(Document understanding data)
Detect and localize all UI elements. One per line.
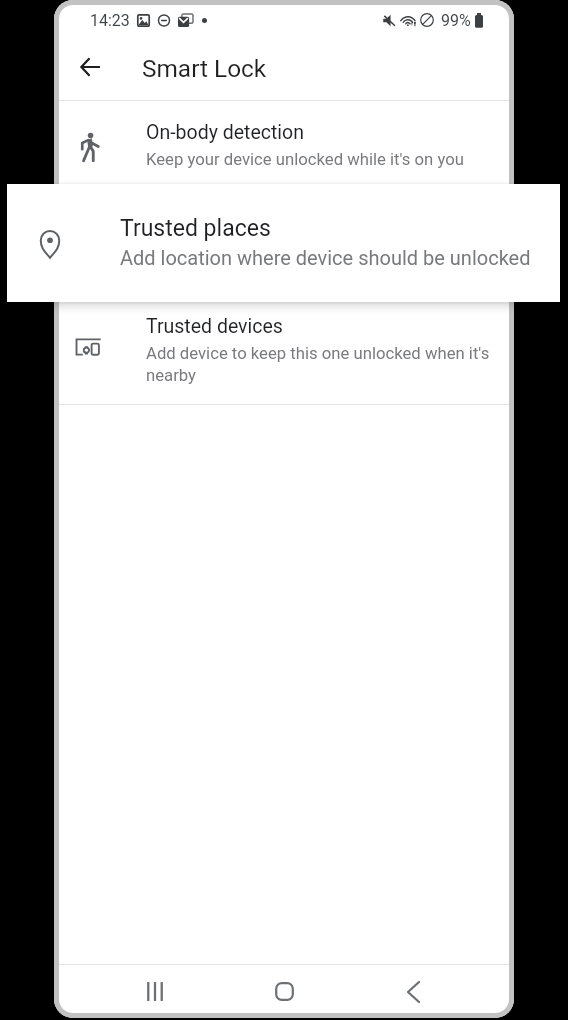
button[interactable]: Back	[66, 45, 114, 93]
staticText: Smart Lock	[142, 54, 267, 83]
staticText: 14:23	[90, 11, 130, 30]
staticText: Trusted devices	[146, 315, 283, 338]
staticText: On-body detection	[146, 121, 304, 144]
staticText: Trusted places	[120, 215, 271, 242]
button[interactable]: On-body detection	[54, 101, 514, 186]
button[interactable]: Trusted places	[7, 184, 560, 302]
button[interactable]: Back	[385, 965, 441, 1018]
button[interactable]: Trusted devices	[54, 294, 514, 404]
staticText: Add device to keep this one unlocked whe…	[146, 344, 494, 385]
staticText: Add location where device should be unlo…	[120, 246, 531, 269]
button[interactable]: Home	[256, 965, 312, 1018]
staticText: Keep your device unlocked while it's on …	[146, 150, 464, 170]
button[interactable]: Recent apps	[127, 965, 183, 1018]
staticText: 99%	[441, 11, 471, 30]
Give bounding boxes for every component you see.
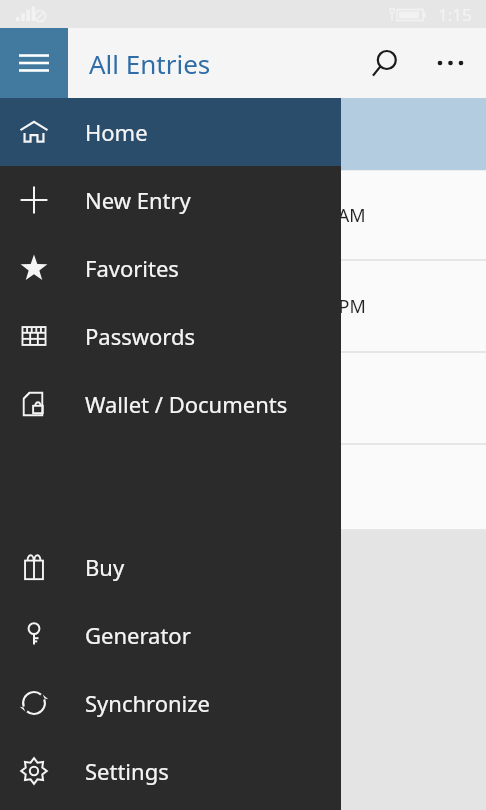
- button[interactable]: [0, 445, 486, 529]
- button[interactable]: Generator: [0, 601, 341, 669]
- button[interactable]: Open navigation menu: [0, 28, 68, 98]
- staticText: 6/11/2017 4:07 PM: [208, 294, 366, 319]
- staticText: Generator: [85, 620, 191, 650]
- staticText: Favorites: [85, 253, 179, 283]
- button[interactable]: [0, 353, 486, 443]
- button[interactable]: New Entry: [0, 166, 341, 234]
- staticText: New Entry: [85, 185, 191, 215]
- staticText: 1:15: [438, 3, 472, 26]
- staticText: Home: [85, 117, 148, 147]
- button[interactable]: Passwords: [0, 302, 341, 370]
- button[interactable]: Favorites: [0, 234, 341, 302]
- button[interactable]: Home: [0, 98, 341, 166]
- button[interactable]: 6/12/2017 10:23 AM: [0, 171, 486, 259]
- button[interactable]: Search: [354, 28, 416, 98]
- button[interactable]: More options: [416, 28, 486, 98]
- button[interactable]: Wallet / Documents: [0, 370, 341, 438]
- staticText: Settings: [85, 756, 169, 786]
- staticText: 6/12/2017 10:23 AM: [197, 203, 366, 228]
- staticText: Buy: [85, 552, 125, 582]
- button[interactable]: 6/11/2017 4:07 PM: [0, 261, 486, 351]
- button[interactable]: Synchronize: [0, 669, 341, 737]
- button[interactable]: Settings: [0, 737, 341, 805]
- staticText: Wallet / Documents: [85, 389, 288, 419]
- staticText: All Entries: [89, 46, 211, 81]
- staticText: Passwords: [85, 321, 196, 351]
- button[interactable]: Buy: [0, 533, 341, 601]
- staticText: Synchronize: [85, 688, 211, 718]
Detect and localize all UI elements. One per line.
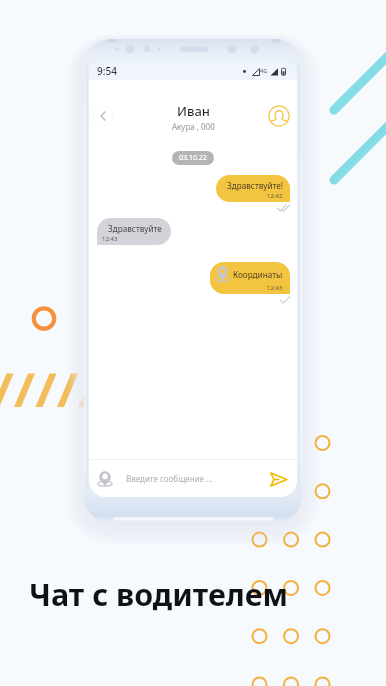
staticText: 03.10.22 [179,153,207,163]
staticText: Здравствуйте! [227,180,283,191]
staticText: 12:43 [102,235,118,243]
staticText: Чат с водителем [29,573,289,615]
staticText: 12:43 [267,284,283,292]
button[interactable]: Координаты [210,262,290,294]
button[interactable]: Back [93,106,113,126]
staticText: 12:42 [267,192,283,200]
staticText: 4G [260,67,268,74]
staticText: 9:54 [97,64,117,78]
button[interactable]: Здравствуйте! [216,175,290,202]
button[interactable]: Send [268,469,288,489]
button[interactable]: Здравствуйте [97,218,171,245]
button[interactable]: Attach location [96,470,114,488]
staticText: Акура , 000 [172,121,215,132]
button[interactable]: Profile [268,105,290,127]
staticText: Иван [177,102,210,120]
staticText: Координаты [233,269,283,280]
staticText: Введите сообщение ... [126,473,213,484]
button[interactable]: Attach location [89,460,297,497]
staticText: Здравствуйте [108,223,162,234]
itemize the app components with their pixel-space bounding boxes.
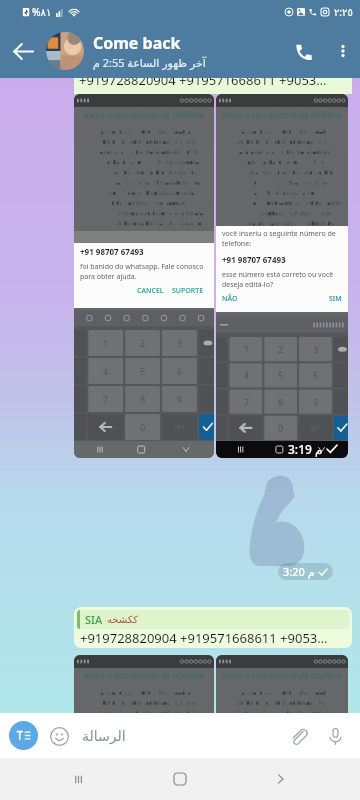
- button[interactable]: Screenshot 1: [74, 94, 214, 458]
- staticText: insira o seu número de telefone: [216, 670, 348, 681]
- staticText: você inseriu o seguinte número de: [222, 229, 336, 239]
- button[interactable]: Home: [156, 758, 204, 800]
- staticText: الرسالة: [82, 728, 126, 744]
- button[interactable]: +919728820904 +919571668611 +9053…: [74, 78, 352, 94]
- staticText: 6: [177, 365, 183, 377]
- staticText: SUPORTE: [172, 286, 204, 296]
- staticText: insira o seu número de telefone: [216, 109, 348, 120]
- button[interactable]: Profile photo: [46, 32, 84, 70]
- staticText: 0: [140, 421, 146, 433]
- staticText: 9: [313, 396, 319, 408]
- staticText: 0: [278, 422, 284, 434]
- staticText: 1: [244, 343, 250, 355]
- staticText: Come back: [93, 32, 181, 54]
- staticText: ٢:٢٥: [334, 5, 353, 19]
- staticText: +91 98707 67493: [80, 246, 144, 257]
- staticText: 7: [103, 393, 109, 405]
- staticText: 8: [278, 396, 284, 408]
- staticText: insira o seu número de telefone: [74, 109, 214, 120]
- staticText: para obter ajuda.: [80, 272, 137, 282]
- staticText: 7: [244, 396, 250, 408]
- staticText: 4: [244, 369, 250, 381]
- button[interactable]: Attach: [282, 720, 314, 752]
- staticText: م 3:19: [288, 441, 323, 457]
- button[interactable]: Call: [282, 29, 326, 73]
- staticText: @?!: [311, 424, 321, 432]
- staticText: SIA: [85, 612, 103, 627]
- staticText: +91 98707 67493: [222, 254, 286, 265]
- staticText: foi banido do whatsapp. Fale conosco: [80, 262, 204, 272]
- staticText: 5: [140, 365, 146, 377]
- staticText: SIM: [329, 294, 342, 304]
- staticText: 1: [103, 337, 109, 349]
- button[interactable]: Voice message: [319, 720, 351, 752]
- button[interactable]: Screenshot 4: [216, 655, 348, 715]
- button[interactable]: Emoji: [47, 724, 71, 748]
- staticText: NÃO: [222, 294, 238, 304]
- staticText: CANCEL: [137, 286, 164, 296]
- staticText: 4: [103, 365, 109, 377]
- button[interactable]: Screenshot 3: [74, 655, 214, 715]
- staticText: 9: [177, 393, 183, 405]
- staticText: @?!: [175, 423, 185, 431]
- staticText: 6: [313, 369, 319, 381]
- button[interactable]: Formatting: [9, 721, 38, 750]
- staticText: esse número está correto ou você: [222, 270, 334, 280]
- staticText: آخر ظهور الساعة 2:55 م: [93, 55, 206, 70]
- staticText: +919728820904 +919571668611 +9053…: [79, 78, 327, 87]
- staticText: م 3:20: [283, 564, 315, 579]
- button[interactable]: More options: [326, 34, 360, 68]
- staticText: 3: [313, 343, 319, 355]
- button[interactable]: Recents: [54, 758, 102, 800]
- staticText: insira o seu número de telefone: [74, 670, 214, 681]
- staticText: %٨١: [32, 5, 52, 19]
- staticText: 8: [140, 393, 146, 405]
- staticText: ككشخه: [107, 614, 139, 626]
- button[interactable]: Back: [0, 28, 46, 74]
- staticText: telefone:: [222, 239, 252, 249]
- button[interactable]: Screenshot 2: [216, 94, 348, 458]
- staticText: deseja editá-lo?: [222, 280, 273, 290]
- staticText: 3: [177, 337, 183, 349]
- staticText: +919728820904 +919571668611 +9053…: [80, 629, 328, 645]
- staticText: 5: [278, 369, 284, 381]
- staticText: 2: [278, 343, 284, 355]
- staticText: 2: [140, 337, 146, 349]
- button[interactable]: Back: [256, 758, 304, 800]
- button[interactable]: SIA: [74, 607, 352, 648]
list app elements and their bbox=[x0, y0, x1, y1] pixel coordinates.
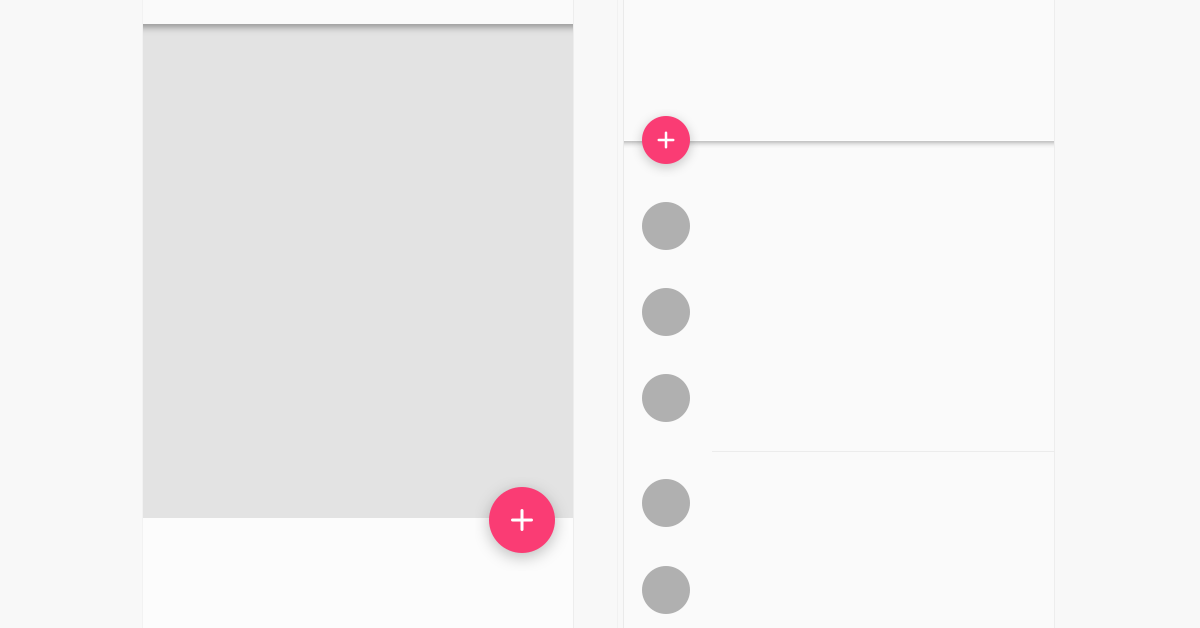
button[interactable]: Add bbox=[642, 116, 690, 164]
button[interactable]: Contact bbox=[623, 553, 1055, 627]
button[interactable]: Add bbox=[489, 487, 555, 553]
button[interactable]: Contact bbox=[623, 189, 1055, 263]
button[interactable]: Contact bbox=[623, 466, 1055, 540]
button[interactable]: Contact bbox=[623, 361, 1055, 435]
button[interactable]: Contact bbox=[623, 275, 1055, 349]
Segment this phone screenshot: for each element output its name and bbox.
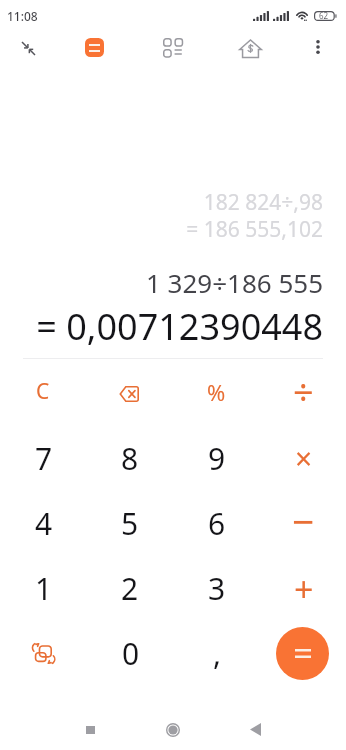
staticText: × [295,438,313,479]
button[interactable]: 0 [86,621,172,686]
staticText: 1 329÷186 555 [0,265,323,300]
button[interactable]: 7 [0,426,86,491]
staticText: 4 [35,503,53,544]
staticText: ÷ [293,367,314,416]
staticText: 5 [121,503,139,544]
button[interactable]: × [259,426,346,491]
button[interactable]: % [172,361,259,426]
staticText: + [294,566,314,612]
button[interactable]: 2 [86,556,172,621]
button[interactable]: 5 [86,491,172,556]
button[interactable]: Unit converter [156,31,188,63]
button[interactable]: Equals [276,627,329,680]
button[interactable]: 1 [0,556,86,621]
button[interactable]: + [259,556,346,621]
button[interactable]: 6 [172,491,259,556]
button[interactable]: , [172,621,259,686]
staticText: 11:08 [7,8,38,24]
button[interactable]: Collapse [13,33,43,63]
staticText: , [213,633,222,674]
staticText: 7 [35,438,53,479]
staticText: 9 [208,438,226,479]
staticText: C [36,377,50,406]
button[interactable]: Backspace [86,361,172,426]
button[interactable]: Mortgage [234,32,266,64]
staticText: = 0,00712390448 [0,302,323,351]
button[interactable]: Back [235,709,275,750]
staticText: 62 [319,10,329,21]
button[interactable]: 8 [86,426,172,491]
staticText: 0 [122,633,140,674]
staticText: − [292,494,315,547]
button[interactable]: Recents [70,709,110,750]
staticText: 8 [121,438,139,479]
staticText: % [207,377,226,407]
button[interactable]: 4 [0,491,86,556]
staticText: = 186 555,102 [0,215,323,244]
staticText: 6 [208,503,226,544]
staticText: 3 [208,568,226,609]
button[interactable]: Convert [0,621,86,686]
button[interactable]: Calculator [85,38,104,57]
button[interactable]: ÷ [259,361,346,426]
staticText: 2 [121,568,139,609]
staticText: 182 824÷,98 [0,188,323,217]
button[interactable]: C [0,361,86,426]
button[interactable]: − [259,491,346,556]
button[interactable]: 3 [172,556,259,621]
button[interactable]: Home [153,709,193,750]
staticText: 1 [35,568,53,609]
button[interactable]: 9 [172,426,259,491]
button[interactable]: More options [304,31,332,63]
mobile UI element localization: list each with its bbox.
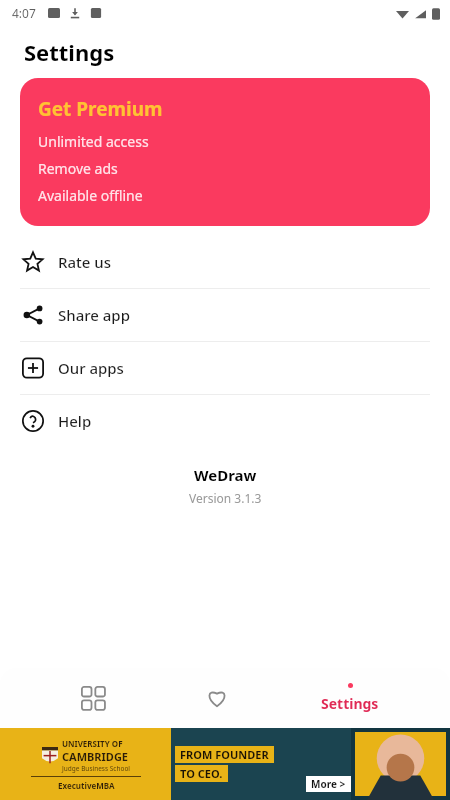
button[interactable]: Get Premium <box>20 78 430 226</box>
staticText: 4:07 <box>12 5 36 21</box>
staticText: Version 3.1.3 <box>189 490 262 506</box>
staticText: Judge Business School <box>62 764 131 773</box>
staticText: Available offline <box>38 186 143 205</box>
staticText: More > <box>311 777 346 791</box>
staticText: ExecutiveMBA <box>58 780 115 791</box>
staticText: TO CEO. <box>180 766 223 781</box>
staticText: UNIVERSITY OF <box>62 738 123 749</box>
button[interactable]: Rate us <box>0 236 450 288</box>
staticText: WeDraw <box>194 465 257 485</box>
staticText: Help <box>58 411 92 431</box>
button[interactable]: Settings <box>310 683 390 713</box>
staticText: Settings <box>24 37 115 67</box>
staticText: Unlimited access <box>38 132 149 151</box>
staticText: FROM FOUNDER <box>180 747 269 762</box>
staticText: Our apps <box>58 358 124 378</box>
button[interactable]: Share app <box>0 289 450 341</box>
staticText: CAMBRIDGE <box>62 749 129 764</box>
button[interactable]: UNIVERSITY OF <box>0 728 450 800</box>
staticText: Rate us <box>58 252 112 272</box>
button[interactable]: Favorites <box>185 668 249 728</box>
staticText: Share app <box>58 305 130 325</box>
button[interactable]: Gallery <box>61 668 125 728</box>
button[interactable]: Our apps <box>0 342 450 394</box>
staticText: Get Premium <box>38 96 163 122</box>
staticText: Settings <box>321 694 379 713</box>
button[interactable]: Help <box>0 395 450 447</box>
staticText: Remove ads <box>38 159 118 178</box>
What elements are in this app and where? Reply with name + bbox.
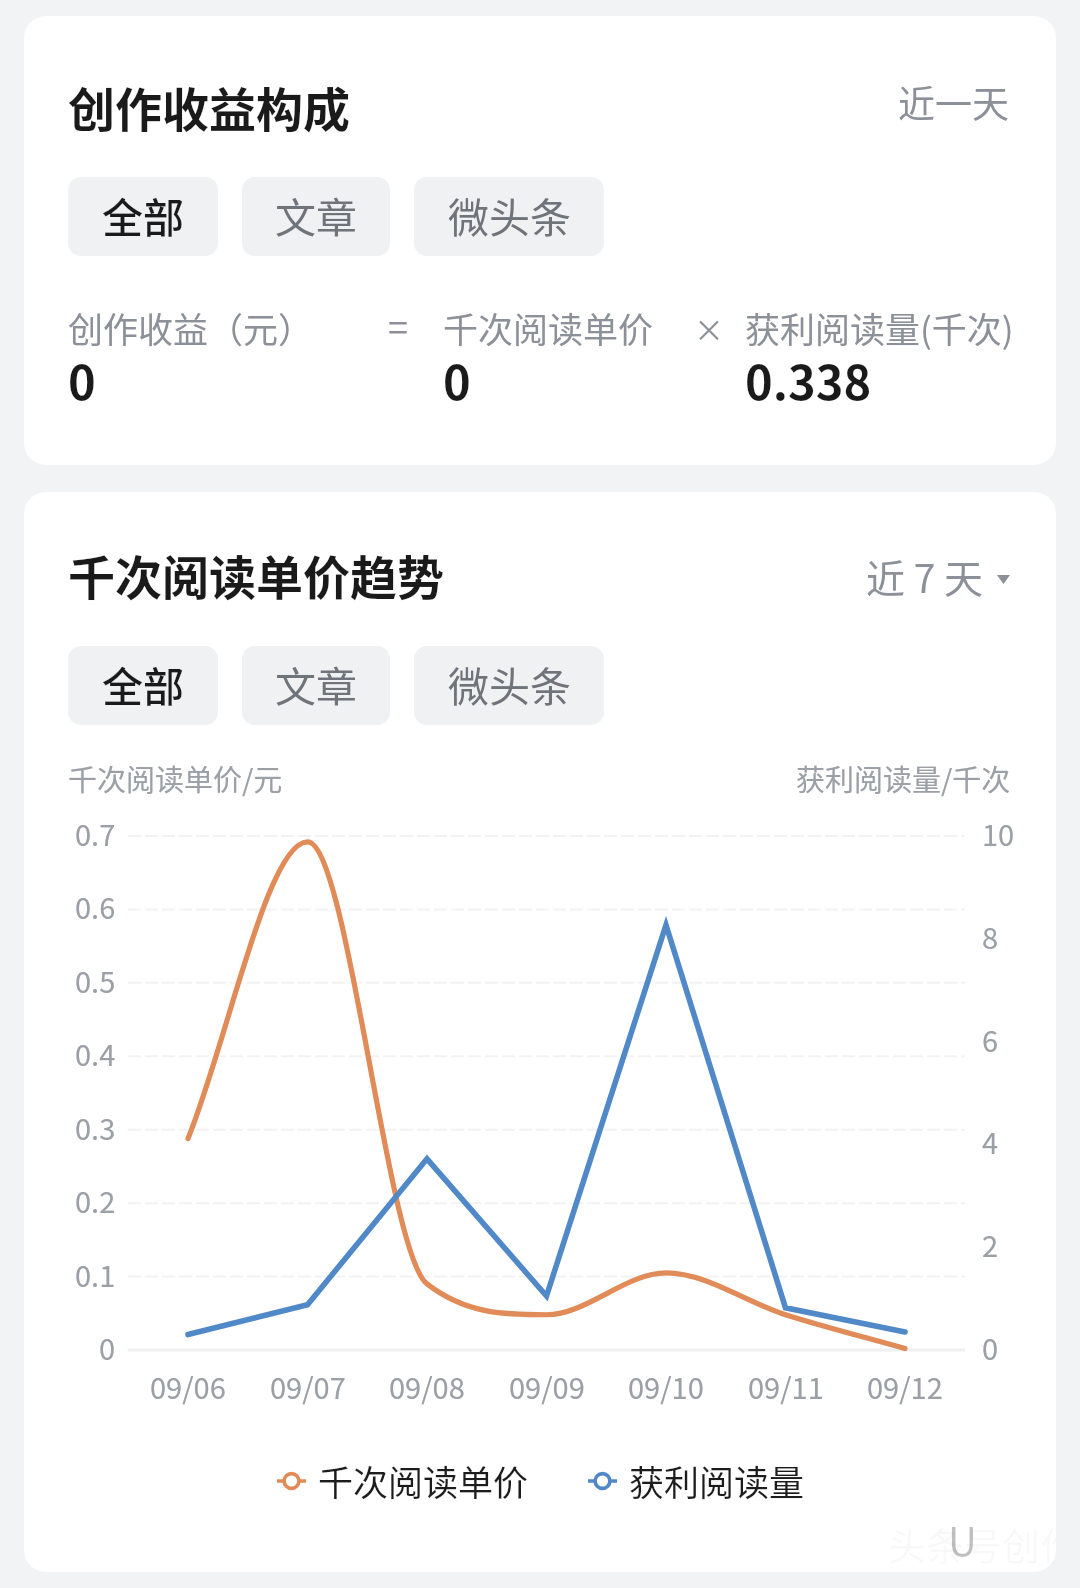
staticText: 获利阅读量 <box>629 1455 805 1506</box>
button[interactable]: 选择时间范围 <box>866 548 1010 604</box>
staticText: 0.3 <box>75 1106 116 1148</box>
staticText: 0 <box>982 1326 999 1368</box>
staticText: 文章 <box>275 185 357 244</box>
staticText: 千次阅读单价 <box>443 302 654 353</box>
staticText: 0.338 <box>745 345 872 413</box>
staticText: 微头条 <box>448 185 571 244</box>
staticText: 09/06 <box>150 1365 226 1407</box>
staticText: 全部 <box>102 185 184 244</box>
staticText: 近一天 <box>898 75 1009 129</box>
staticText: 09/08 <box>389 1365 465 1407</box>
staticText: 0.4 <box>75 1032 116 1074</box>
staticText: 6 <box>982 1018 999 1060</box>
staticText: × <box>694 306 724 349</box>
staticText: 头条号创作 <box>888 1516 1056 1571</box>
staticText: 09/12 <box>867 1365 943 1407</box>
staticText: 千次阅读单价趋势 <box>68 540 444 608</box>
button[interactable]: 文章 <box>242 646 390 725</box>
staticText: 09/07 <box>270 1365 346 1407</box>
staticText: 获利阅读量(千次) <box>745 302 1014 353</box>
staticText: 近 7 天 <box>866 548 984 604</box>
button[interactable]: 微头条 <box>414 646 604 725</box>
staticText: 09/10 <box>628 1365 704 1407</box>
staticText: 千次阅读单价 <box>318 1455 529 1506</box>
staticText: U <box>948 1510 977 1568</box>
button[interactable]: 近一天 <box>898 75 1009 129</box>
staticText: 0 <box>443 345 471 413</box>
button[interactable]: 全部 <box>68 177 218 256</box>
staticText: 09/11 <box>748 1365 824 1407</box>
button[interactable]: 获利阅读量 <box>588 1455 805 1506</box>
button[interactable]: 文章 <box>242 177 390 256</box>
staticText: 2 <box>982 1223 999 1265</box>
staticText: 0 <box>68 345 96 413</box>
staticText: 8 <box>982 915 999 957</box>
button[interactable]: 微头条 <box>414 177 604 256</box>
staticText: 4 <box>982 1120 999 1162</box>
staticText: 09/09 <box>509 1365 585 1407</box>
staticText: 0.5 <box>75 959 116 1001</box>
staticText: 0.2 <box>75 1179 116 1221</box>
staticText: 10 <box>982 812 1015 854</box>
button[interactable]: 全部 <box>68 646 218 725</box>
staticText: 0.1 <box>75 1253 116 1295</box>
button[interactable]: 千次阅读单价 <box>277 1455 529 1506</box>
staticText: 创作收益构成 <box>68 72 350 140</box>
staticText: 0.7 <box>75 812 116 854</box>
staticText: 创作收益（元） <box>68 302 314 353</box>
staticText: 微头条 <box>448 654 571 713</box>
staticText: 0.6 <box>75 885 116 927</box>
staticText: 全部 <box>102 654 184 713</box>
staticText: 获利阅读量/千次 <box>796 757 1011 799</box>
staticText: 0 <box>99 1326 116 1368</box>
staticText: = <box>388 299 408 351</box>
staticText: 千次阅读单价/元 <box>68 757 283 799</box>
staticText: 文章 <box>275 654 357 713</box>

■ **Your goal**: Read through the records above and copy the lines that contain "each".

■ **Your solution**:
Segment this phone screenshot: for each element output its name and bbox.
mobile UI element localization: list each with its bbox.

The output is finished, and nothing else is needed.